Extracted material Block Start
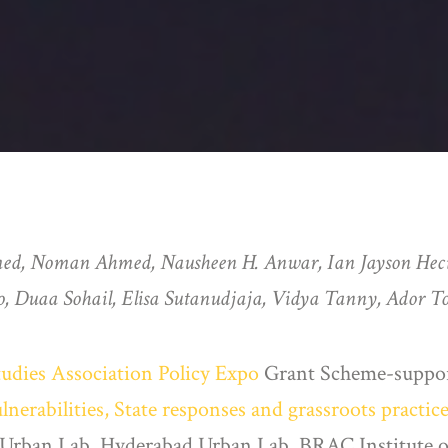
med, Noman Ahmed, Nausheen H. Anwar, Ian Jayson Hec
, Duaa Sohail, Elisa Sutanudjaja, Vidya Tanny, Ador T
tudies Association Policy Expo
Grant Scheme-supporte
erabilities, State responses and grassroots practic
i Urban Lab, Hyderabad Urban Lab, BRAC Institute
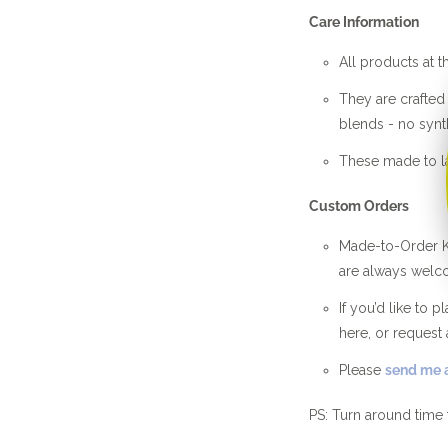
Care Information
All products at t
They are crafte
blends - no synth
These made to la
Custom Orders
Made-to-Order Kn
are always welc
If you’d like to 
here, or request 
Please
send me a
PS: Turn around time 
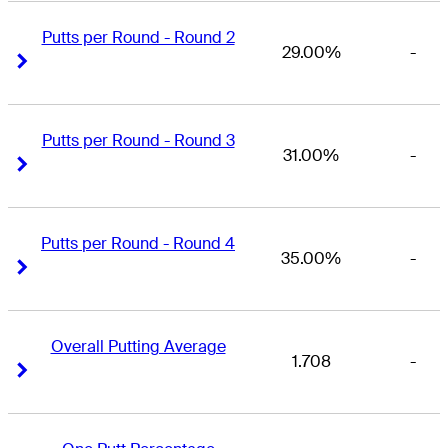
Putts per Round - Round 2
29.00%
-
Right Arrow
Right Arrow
Putts per Round - Round 3
31.00%
-
Right Arrow
Right Arrow
Putts per Round - Round 4
35.00%
-
Right Arrow
Right Arrow
Overall Putting Average
1.708
-
Right Arrow
Right Arrow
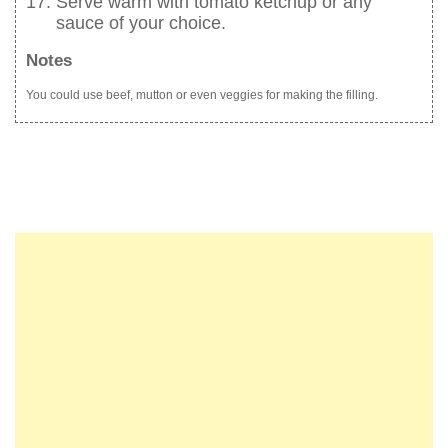
Serve warm with tomato ketchup or any
sauce of your choice.
Notes
You could use beef, mutton or even veggies for making the filling.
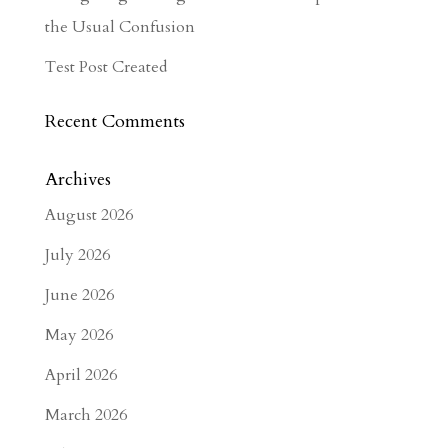
the Usual Confusion
Test Post Created
Recent Comments
Archives
August 2026
July 2026
June 2026
May 2026
April 2026
March 2026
Extracted material Block End
Description of the task.
Extract all lines of the records above that include "Putts".

Result of this task.
Putts per Round - Round 2
Putts per Round - Round 3
Putts per Round - Round 4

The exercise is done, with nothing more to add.